Los protocolos de seguridad, «seguros más allá de toda duda razonable» y «rigurosamente auditados y supervisados por expertos externos independientes» son una idea brillante propuesta del FLI; su generalización a los servicios y aplicaciones masivos en las grandes plataformas permitiría que su discrecionalidad en la llamada «moderación» y edición de contenidos, que sus continuos abusos en la extracción y tratamiento de datos personales y que sus prácticas comerciales desleales con usuarios finales y anticompetitivas con empresas y organizaciones se reduzcan, haciendo de los entornos digitales un espacio más respirable.
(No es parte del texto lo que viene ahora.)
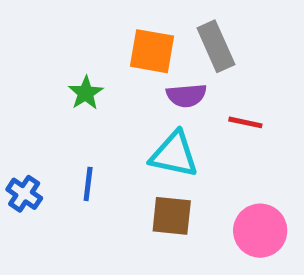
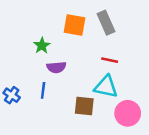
purple semicircle: (186, 95) -> (56, 67), moved
red line: (245, 122) -> (110, 60), moved
cyan triangle: (174, 154) -> (106, 87), moved

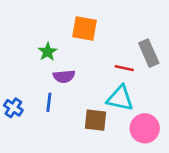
gray rectangle: (106, 23) -> (149, 53), moved

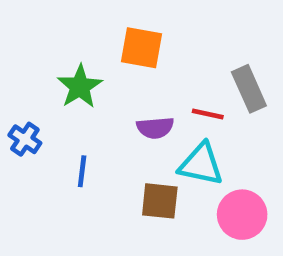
green star: (48, 52) -> (80, 87), size x1.4
purple semicircle: (64, 76) -> (155, 128), moved
blue cross: (13, 108) -> (25, 139), moved

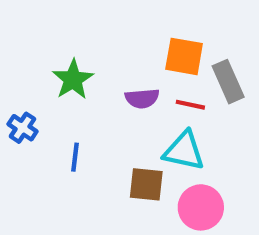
orange square: (142, 48) -> (184, 56), moved
purple semicircle: (155, 128) -> (142, 98), moved
pink circle: (242, 215) -> (201, 207), moved

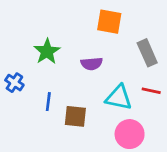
orange square: (184, 56) -> (109, 22), moved
red line: (190, 105) -> (151, 91), moved
brown square: (146, 184) -> (75, 116), moved

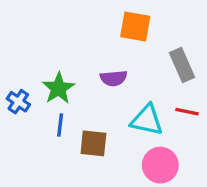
green star: (47, 51) -> (58, 88), moved

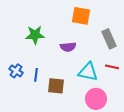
green star: (58, 88) -> (35, 35), moved, turned 30
blue cross: (18, 102) -> (16, 71), moved

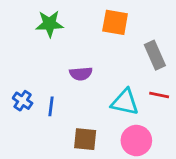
green star: (35, 35) -> (50, 24), moved
purple semicircle: (68, 47) -> (81, 74), moved
brown square: (56, 86) -> (85, 139), moved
Otra coincidencia entre la Declaración de Montevideo en clave latinoamericana, la carta abierta del FLI y los debates de UNESCO sobre IA es que superan el falso consignismo que equipara regulación legal con control indebido. Al contrario, convocan a legisladores a «acelerar drásticamente el desarrollo de sistemas sólidos de gobierno de IA», que deben incluir, como mínimo «autoridades reguladoras nuevas y capaces dedicadas a la IA; supervisión y seguimiento de sistemas de IA de alta capacidad y grandes conjuntos de capacidad computacional; sistemas de procedencia y marcas de agua para ayudar a distinguir las fugas reales de las sintéticas y rastrear modelos; un sólido ecosistema de auditoría y certificación; responsabilidad por daños causados por IA; financiación pública sólida para la investigación técnica de seguridad de la IA; e instituciones bien dotadas para hacer frente a las dramáticas perturbaciones económicas y políticas (especialmente en la democracia) que provocará la IA».
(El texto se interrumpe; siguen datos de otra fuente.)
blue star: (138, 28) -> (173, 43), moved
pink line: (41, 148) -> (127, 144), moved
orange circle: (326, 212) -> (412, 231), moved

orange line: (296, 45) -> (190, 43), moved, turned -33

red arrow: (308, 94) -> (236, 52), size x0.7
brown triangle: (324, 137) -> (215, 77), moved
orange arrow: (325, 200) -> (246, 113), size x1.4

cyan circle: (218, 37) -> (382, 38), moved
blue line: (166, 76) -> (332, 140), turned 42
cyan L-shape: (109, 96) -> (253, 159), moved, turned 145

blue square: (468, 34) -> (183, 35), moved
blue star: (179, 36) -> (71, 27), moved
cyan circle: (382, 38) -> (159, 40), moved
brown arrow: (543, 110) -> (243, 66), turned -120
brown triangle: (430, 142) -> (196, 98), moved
Otro aspecto crítico a considerar en eventuales regulaciones de la IA es el relativo a las fuentes que usa la IA para componer las producciones que hoy asombran a políticos carentes de imaginación que usan el ChatGPT como efecto sorpresa en sus discursos. En un artículo que tradujo el diario El País el pasado 2 de abril, el investigador Evgeni Morozov recordó que los actuales sistemas de IA como el ChatGPT «no se basan en reglas abstractas, sino en el trabajo de seres humanos reales: artistas, músicos, programadores y escritores, de cuya obra creativa y profesional se apropian esos sistemas».
Para Morozov, la razón por la que programas como ChatGPT son capaces de «hacer algo mínimamente creativo es que sus patrones de entrenamiento los han creado seres humanos reales, con sus emociones complejas, sus angustias y todo lo demás. Y, en muchos casos, no es el mercado –y mucho menos el capital de riesgo de Silicon Valley– el que ha pagado por ello. Si queremos que esa creatividad siga existiendo, debemos financiar la producción de arte, ficción e historia, no solo los centros de datos y el aprendizaje automático». Vale su provocación.
Como se ve a través de aproximaciones tan diferentes como las de la industria tecnológica de países centrales, científicos latinoamericanos, organismos como la UNESCO o investigadores críticos, la oportunidad de crear nuevos marcos respetuosos de derechos ha sido revitalizada a partir de la masificación de los avances de la IA. En vez de reproducir la dicotomía entre optimistas y pesimistas, que suelen coincidir en el determinismo tecnológico al restar capacidad de acción a las personas y sus organizaciones, el momento estelar de la IA en la agenda pública puede abrir puertas para revisar el tipo de lazos vigentes en las sociedades contemporáneas y que la tecnología puede profundizar o corregir según las orientaciones y regulaciones que se le impartan.
Ex-ce-len-te artículo. Un enfoque que obliga a toda la sociedad a inmiscuirse, a comprometerse con acciones concretas para que la IA no termine produciendo una profundización de la dependencia de los centros de poder económicos liberales y el surgimiento de una nueva dependencia al mejor estilo colonial.